■ EXERCISE OBJECTIVE ■
Every line in the entries where "Sakristei" is found should be copied.

■ MATERIAL TO PROCESS ■
-- Opening Marker --

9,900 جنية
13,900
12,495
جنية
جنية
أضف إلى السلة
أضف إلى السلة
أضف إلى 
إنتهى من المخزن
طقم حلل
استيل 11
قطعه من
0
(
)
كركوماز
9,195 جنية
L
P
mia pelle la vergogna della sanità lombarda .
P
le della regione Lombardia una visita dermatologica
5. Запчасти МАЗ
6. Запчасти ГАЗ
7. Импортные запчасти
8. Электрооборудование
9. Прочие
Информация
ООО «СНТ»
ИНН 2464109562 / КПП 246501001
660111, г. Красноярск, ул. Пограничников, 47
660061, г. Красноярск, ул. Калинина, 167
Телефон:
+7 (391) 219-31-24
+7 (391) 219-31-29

-- Closing Marker --
-- Opening Marker --

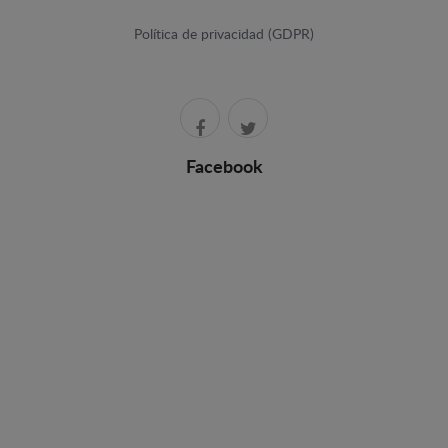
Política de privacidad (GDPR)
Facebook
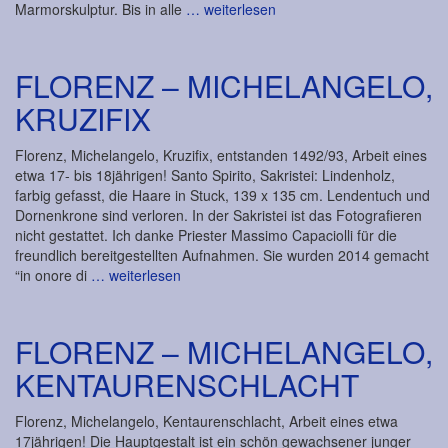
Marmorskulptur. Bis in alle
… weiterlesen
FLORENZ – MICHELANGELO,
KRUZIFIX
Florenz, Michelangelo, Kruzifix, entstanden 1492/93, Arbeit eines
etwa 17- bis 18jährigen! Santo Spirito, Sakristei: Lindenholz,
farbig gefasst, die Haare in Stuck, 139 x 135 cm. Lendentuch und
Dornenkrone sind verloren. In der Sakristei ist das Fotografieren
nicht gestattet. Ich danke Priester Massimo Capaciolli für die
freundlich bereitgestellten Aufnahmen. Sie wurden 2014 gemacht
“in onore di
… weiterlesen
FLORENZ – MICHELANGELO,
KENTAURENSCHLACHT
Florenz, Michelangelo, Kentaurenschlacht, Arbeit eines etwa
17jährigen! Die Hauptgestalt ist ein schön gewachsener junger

-- Closing Marker --
-- Opening Marker --

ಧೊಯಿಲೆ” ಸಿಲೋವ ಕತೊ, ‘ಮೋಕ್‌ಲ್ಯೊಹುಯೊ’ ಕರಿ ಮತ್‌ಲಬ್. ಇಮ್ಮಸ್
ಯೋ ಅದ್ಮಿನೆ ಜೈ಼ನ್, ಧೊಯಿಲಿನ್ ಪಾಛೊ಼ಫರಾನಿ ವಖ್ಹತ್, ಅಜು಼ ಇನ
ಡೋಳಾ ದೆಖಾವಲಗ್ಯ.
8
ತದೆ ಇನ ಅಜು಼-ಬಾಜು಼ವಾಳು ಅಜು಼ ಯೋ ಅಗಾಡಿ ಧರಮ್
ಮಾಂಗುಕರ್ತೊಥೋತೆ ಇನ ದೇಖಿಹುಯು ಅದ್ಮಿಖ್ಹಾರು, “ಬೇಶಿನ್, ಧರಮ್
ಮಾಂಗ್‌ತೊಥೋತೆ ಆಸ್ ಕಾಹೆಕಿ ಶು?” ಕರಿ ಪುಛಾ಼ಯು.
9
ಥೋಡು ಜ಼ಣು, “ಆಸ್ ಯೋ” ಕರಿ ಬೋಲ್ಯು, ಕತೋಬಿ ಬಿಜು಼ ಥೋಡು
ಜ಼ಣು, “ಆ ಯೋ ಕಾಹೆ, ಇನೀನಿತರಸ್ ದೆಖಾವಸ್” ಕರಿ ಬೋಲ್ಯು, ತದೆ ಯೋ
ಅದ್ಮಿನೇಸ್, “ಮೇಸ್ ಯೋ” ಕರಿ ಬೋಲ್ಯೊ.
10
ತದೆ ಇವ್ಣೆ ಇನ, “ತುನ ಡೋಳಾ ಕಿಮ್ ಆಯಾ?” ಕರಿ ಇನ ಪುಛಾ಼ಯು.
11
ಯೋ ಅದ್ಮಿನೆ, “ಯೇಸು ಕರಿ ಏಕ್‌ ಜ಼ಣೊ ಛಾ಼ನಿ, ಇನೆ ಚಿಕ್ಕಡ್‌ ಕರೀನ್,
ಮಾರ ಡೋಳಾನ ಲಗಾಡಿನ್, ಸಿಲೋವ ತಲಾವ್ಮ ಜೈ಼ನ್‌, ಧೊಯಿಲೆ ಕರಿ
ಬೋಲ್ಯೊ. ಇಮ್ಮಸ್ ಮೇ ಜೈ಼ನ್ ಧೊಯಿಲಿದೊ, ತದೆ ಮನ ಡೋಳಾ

-- Closing Marker --

■ SOLUTION TO THIS TASK ■
etwa 17- bis 18jährigen! Santo Spirito, Sakristei: Lindenholz,
Dornenkrone sind verloren. In der Sakristei ist das Fotografieren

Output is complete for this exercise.